There's risk in everything, and yield farming is not an exception.
In this post, I will be sharing with you the top 6 risks associated with yield farming, so that you can devise your own strategies for managing and possibly avoiding them.
If you're new to yield farming and have no idea of what it is, read my previous post on the topic.
Top 3 yield farming risks
The risk of Impermanent loss
The risk of bugs, hacks, and exploit
The risk of rug pulls and scams.
Let's discuss each of these risks below.
1. Risk of impermanent loss
Usually, most liquidity pools require you to deposit an equal value of 2 different cryptocurrencies.
Impermanent loss occurs when the price of the tokens changes due to volatility, such that it reduces the value of your original investment.
It is the temporary loss resulting from providing liquidity on decentralized exchanges such as Uniswap and PancakeSwap.
The loss is "temporary" because it is only realised if you remove the liquidity from the pool.
If you leave it there long enough, prices may return to what it was when you first deposited the tokens or higher, thus eliminating the impermanent loss.
2. The risk of bugs, hacks and exploits.
Liquidity pools are managed by smart contracts (codes) and even though code may be law, they're subject to bugs and errors.
A bug in the code could make it impossible to withdraw your money from a smart contract as witnessed in the case of YAM Finance sometime in 2020.
How One Line of Code Destroyed Yam DeFi
That is why you should NEVER put your money into an unaudited smart contract.
However, even an audited smart contract code can still have bugs but the chances are limited. An audit only cuts the risk of a bug down by a reasonable degree.
There could still be unidentified bugs that could cause the smart contracts to malfunction. Or even get hacked or exploited by a superior developer, as was the case with Harvest Finance in late last year, 2020.
3. The risk of rug pulls
In crypto and DeFi, a rug pull means that the developers of a project have removed or drained the liquidity of the token.
They do this by either pulling out the initial liquidity they added for users to be able to buy and sell the token. Or simply create new tokens and dump them on the market which causes the price of the token to fall significantly.

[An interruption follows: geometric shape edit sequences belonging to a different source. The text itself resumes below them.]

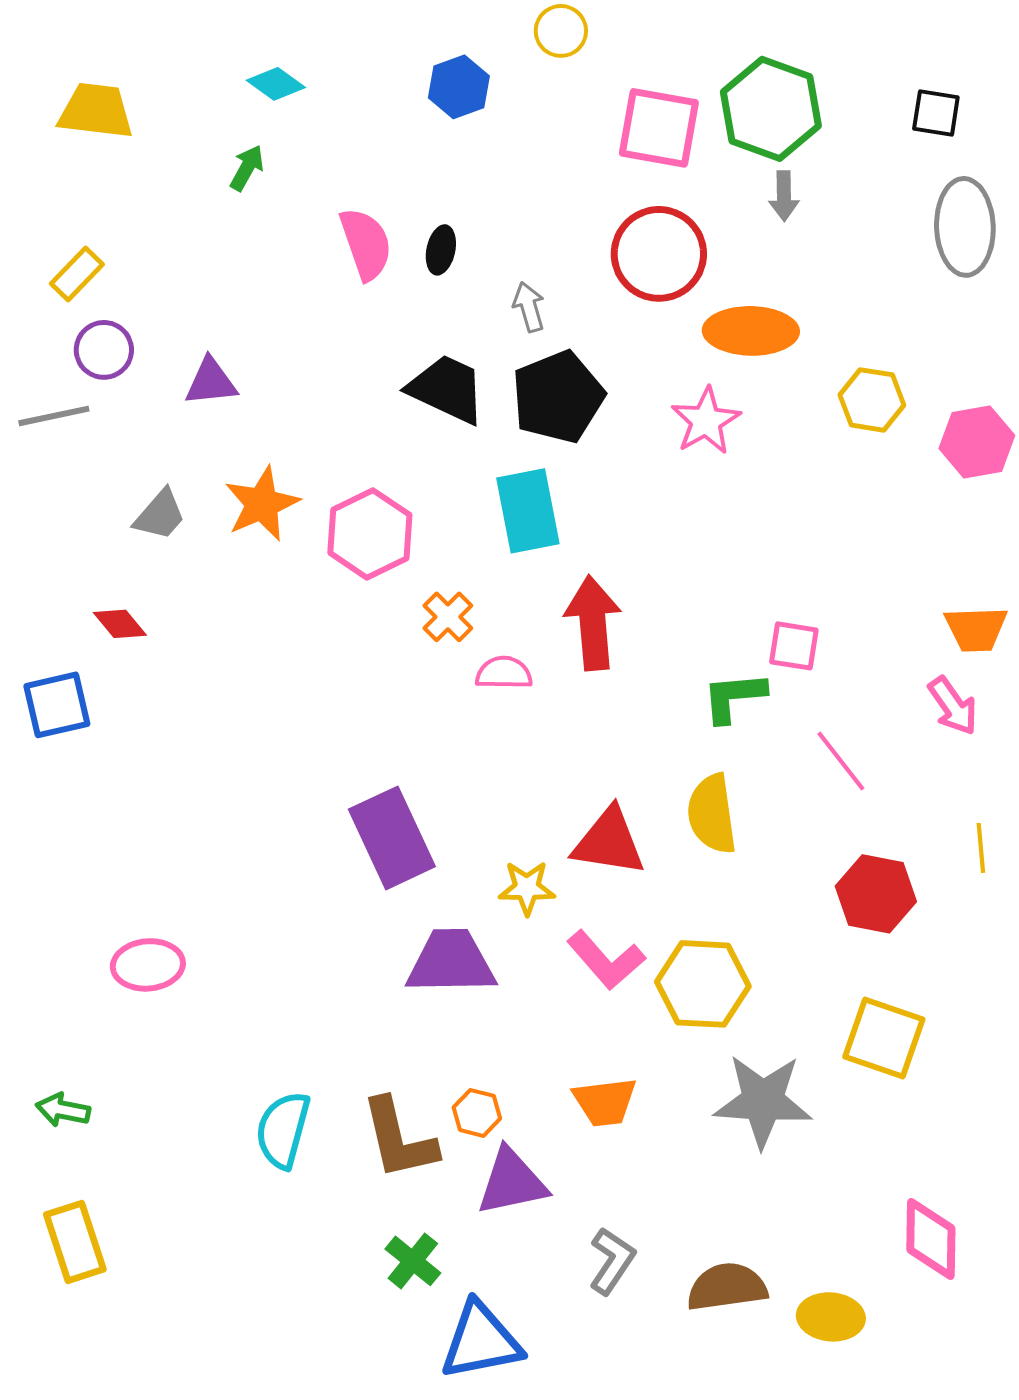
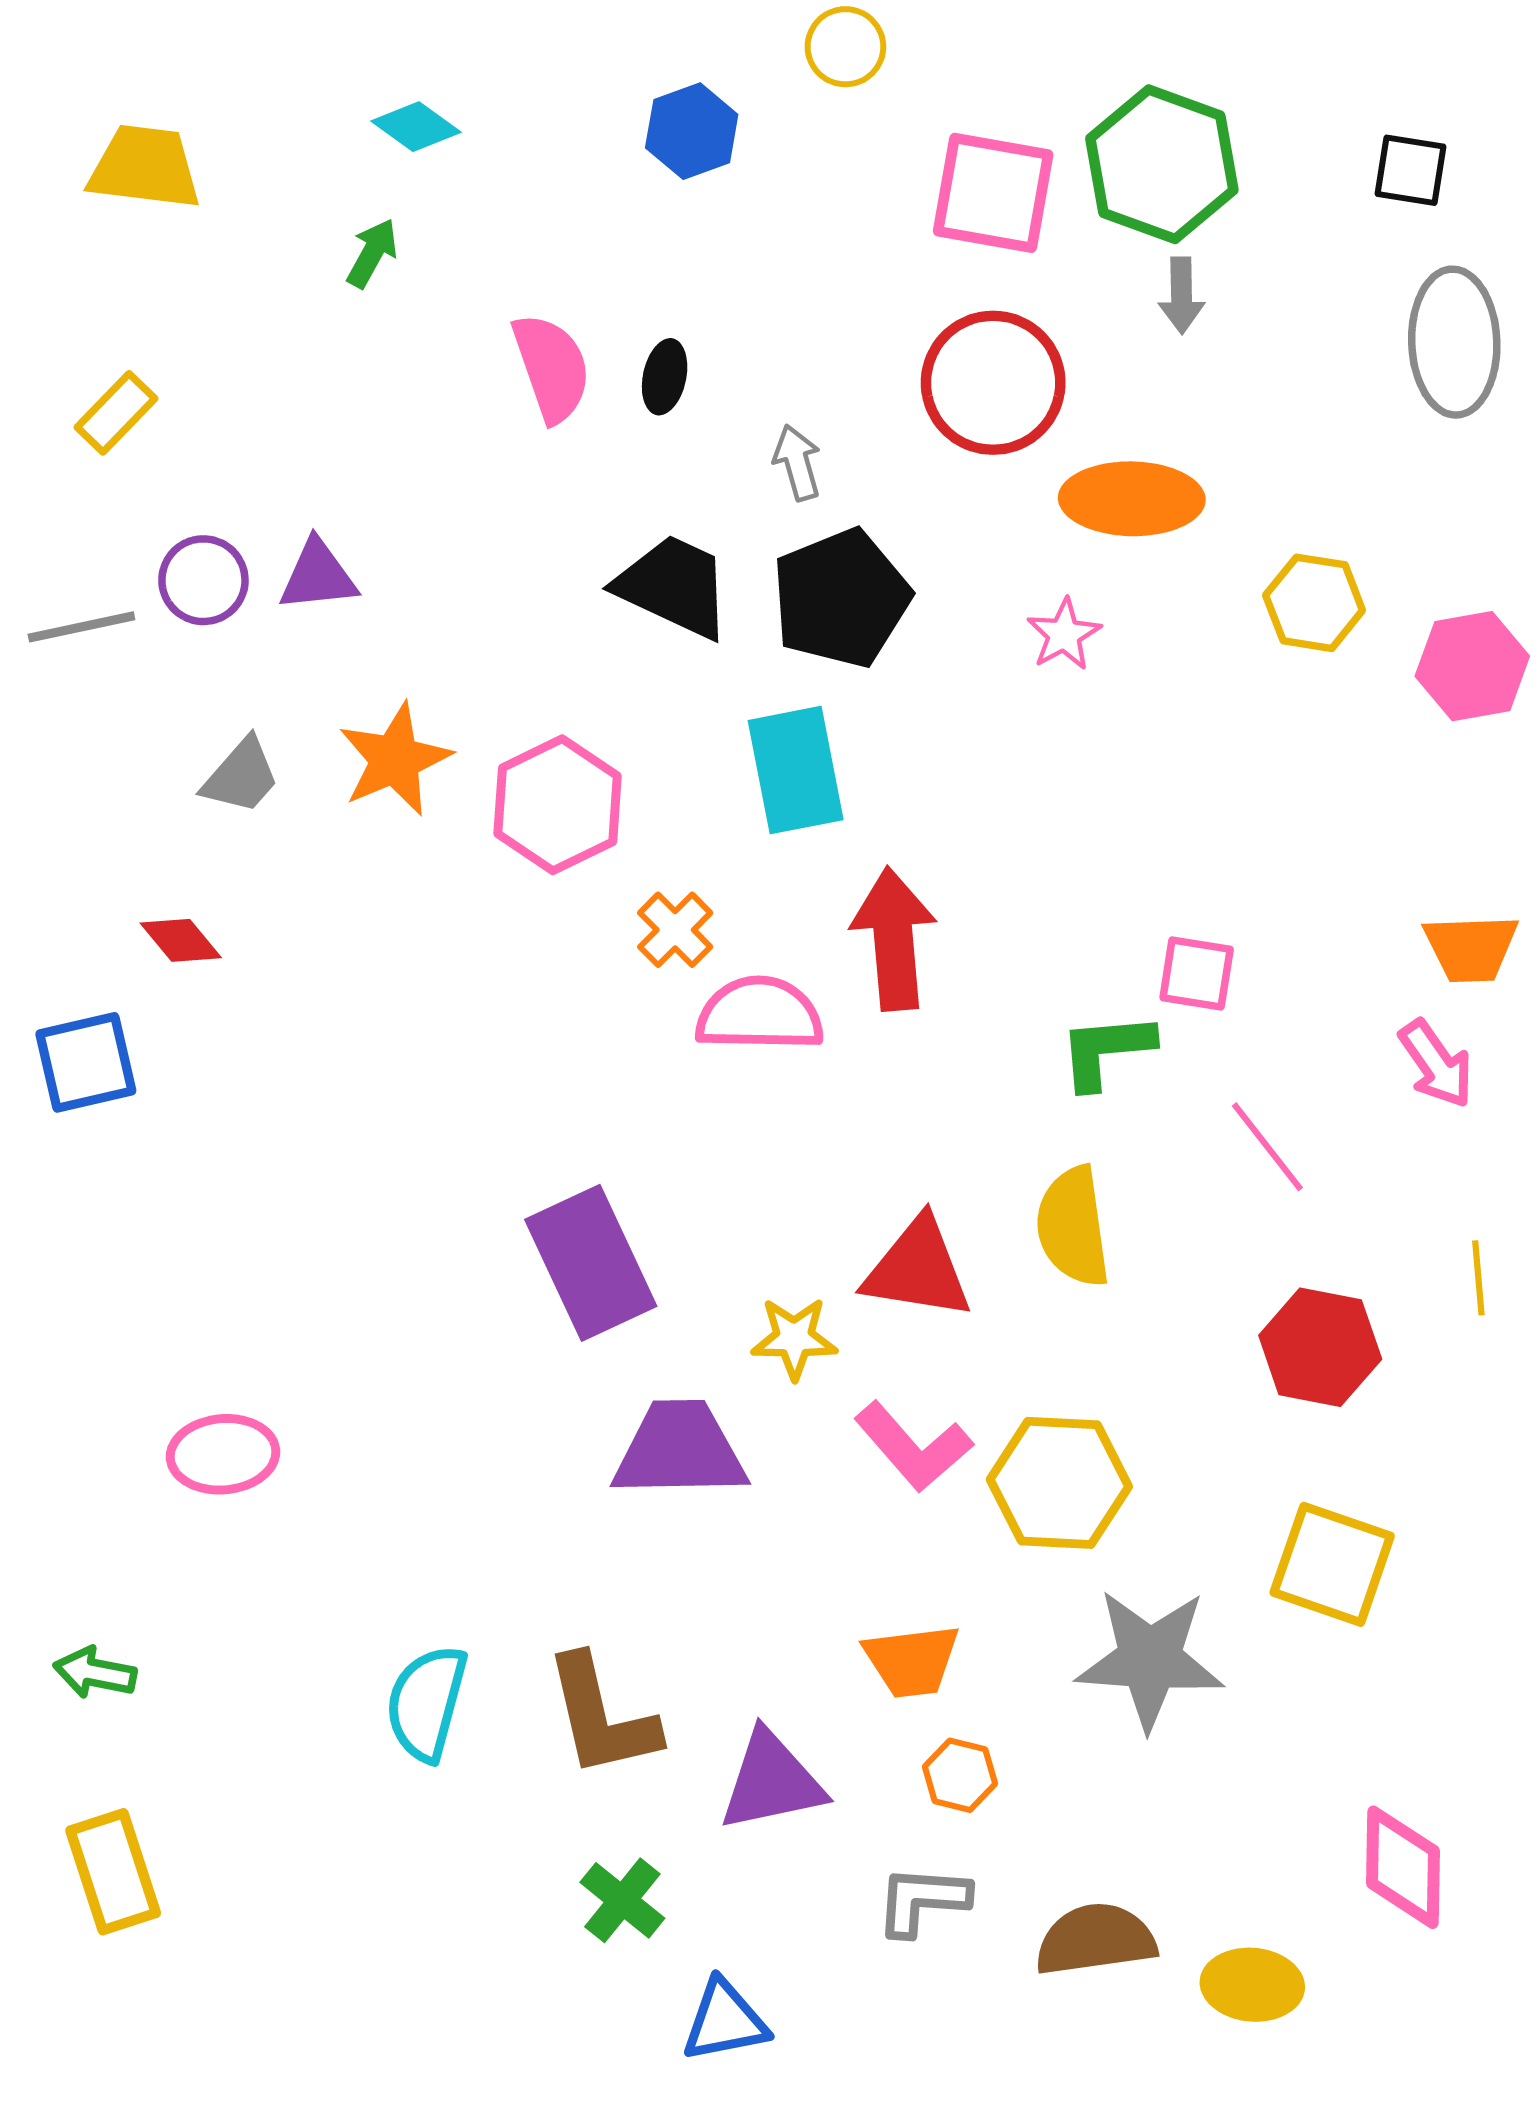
purple circle: (104, 350) -> (203, 580), moved
pink star: (706, 421) -> (1064, 634), size x0.7
pink semicircle: (504, 673) -> (760, 1014), size x1.5
orange hexagon: (477, 1113) -> (960, 1775), moved
gray L-shape: (612, 1261) -> (922, 1900), turned -120
blue triangle: (481, 1341) -> (725, 2021), size x0.7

When this happens every other investor, holder, trader, liquidity provider of the token will attempt to cut their losses by selling their tokens all at once.
This further adds to the selling pressure and the pool eventually runs dry. Leaving investors with huge losses.
Scammers have developed and used several strategies to pull the rug on investors in the past. And they will most likely keep innovating and coming up with new and better strategies.
Your job is to learn and become smarter as you grow with the market.
How to identify and avoid cryptocurrency scams
Conclusion
Yield farming is an extremely risky business. Most especially as there's little to zero regulation of the industry.
This lack of regulation gives bad actors to behave in any way they like and leaves you as an investor to watch out for yourself and take personal responsibilities.
That's the nature of crypto anyway, as you're your own bank. Right?
Yes.
Therefore you must understand all the inherent and associated risks involved in yield farming and invest accordingly.